2016年04月10日

カエルの楽園 百田尚樹

カエルの楽園 百田尚樹 新潮社

 現代世界における戦争と平和をテーマにした人間界をカエルの世界に置き換えた比喩小説でしょう。
 以前同作者のミツバチを主人公においた小説を読んだことがあります。同作者がもつ引き出しのひとつとしての表現の手法でしょう。(その後:100ページぐらいまで読んだところです。ミツバチのお話とは趣がまったく異なります。政治の話です。論説文の内容が、擬人化でカエルに置き換えて小説にしてあります。)

35ページ付近まで読んだところで、読書感想文を書き始めます。
「カエルの楽園」であるツチガエルのナパージュ王国は、日本でしょう。国民は、三戒(①カエルを信じろ②カエルと争うな③争うための力をもつな)で争いを放棄しているから争いには巻き込まれないとかたくなに信じています。
凶悪なダルマガエルの群れが、IS(イスラム国)でしょう。ダルマガエルから祖国を捨てて逃げたアマガエルは、シリア難民でしょう。放浪の旅をするアマガエルには安住の地が見つかりません。難民から見た日本国のありようです。

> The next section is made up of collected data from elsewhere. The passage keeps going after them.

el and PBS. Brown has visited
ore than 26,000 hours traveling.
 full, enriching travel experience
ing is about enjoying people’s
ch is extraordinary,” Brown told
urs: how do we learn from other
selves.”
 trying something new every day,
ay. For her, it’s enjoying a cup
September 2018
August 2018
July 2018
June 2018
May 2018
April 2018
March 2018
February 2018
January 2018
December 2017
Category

主人公は、戦争難民であるアマガエルのソクラテスとロベルトです。平和の地を求めて仲間と放浪していますが、安住の地が見つかりません。

(つづく)

以下、置き換えの予想です。自信がないものもあります。
アマガエル:難民
ダルマガエル:イスラム国
ウシガエル:中国、中国人、
ナポレオン岩場:広島平和公園
ツチガエル:日本、日本人
ヌマガエル:在日韓国人
エンエン:韓国
デイブレイク(太ったツチガエル):反戦論者、憲法9条支持者<他の書評では新聞社とありました。その点は自分はよくわかりません。>。共産主義者もあると思う。
王:天皇
ハンドレッド(老ツチガエル。嫌われ者):作者自身
スチームボート(巨大なワシ):アメリカ合衆国
ツチガエルのハンニバル(兄・空軍)、ワグルラ(弟)、ゴヤスレイ(弟):自衛隊の陸軍、海軍、空軍
ローラ(メスのツチガエル)
役に立たない崖の壁とか南の崖:竹島とか沖縄
元老会議:七匹の会議(七は政党数か)。三匹は年寄り、四匹が壮年。プロメテウス(自民党)、ガルディアン(一番の年長者:憲法9条支持者の党)

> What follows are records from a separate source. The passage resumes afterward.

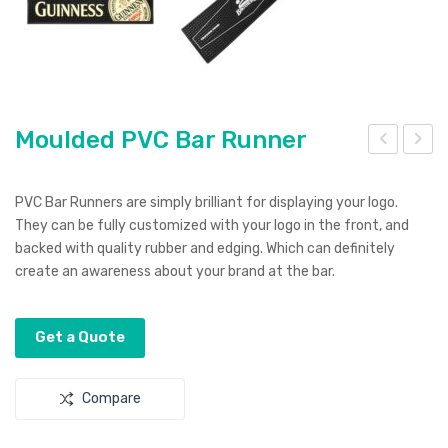
Moulded PVC Bar Runner
oul
oto
ded
bike
PVC Bar Runners are simply brilliant for displaying your logo.
Sm
Sha
They can be fully customized with your logo in the front, and
backed with quality rubber and edging. Which can definitely
art
pe
create an awareness about your brand at the bar.
Wall
Str
et
ess
Reli
Get a Quote
eve
r
Compare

 原爆投下の謝罪があります。だれに謝罪しているのかわからないとありますが、わたしは、戦死者の人たちに謝罪していると解釈しています。支配層の人間に感化されて、戦争を防止できなかった後悔と反省があります。
 
 「共存」とか、「協調」をめざしたいのです。
 文化とかスポーツで交流を図って、経済協力をして、戦争をなんとか回避したい。話し合いと約束が大事です。

 ツチガエルの出生率が低下した。若いメスたちが卵を産まなくなった。オタマジャクシがいなくなった。この国はいつか滅びる。ナパージュは年寄りの国。国全体がゆっくり静かに老いていっている。(国にも組織にも寿命がある。)

(つづく)

 読み終えました。1週間ぐらいかかりました。
 結局のところ、ナパージュ国が滅びるのは予想通りです。侵略を許せば、国は滅びます。

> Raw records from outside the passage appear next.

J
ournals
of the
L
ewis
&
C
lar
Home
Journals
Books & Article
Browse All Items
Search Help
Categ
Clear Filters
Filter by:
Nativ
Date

 話し合えばわかりあえるとガルディアンやデイブレイクは言いますが、話し合いはいっこうになされません。ウシガエルには話し合いに応じる気配もありません。実力行使あるのみです。
 ナパージュ国は、内紛でつぶれていきます。スチームボート(アメリカ)の庇護(ひご。かばって守る)を断り、自らハンニバル(自衛隊)を解体してしまいました。内輪もめで国は滅んだ。同国にあったのは、民主主義ではなく、事なかれ主義でした。もう生きるためには逃げるしかない。

 侵略はされない。戦争は起こらないというのは、原子力発電所は事故が起こらないという盲信・迷信に似ています。

 現代世相を映し出したよくできた物語でした。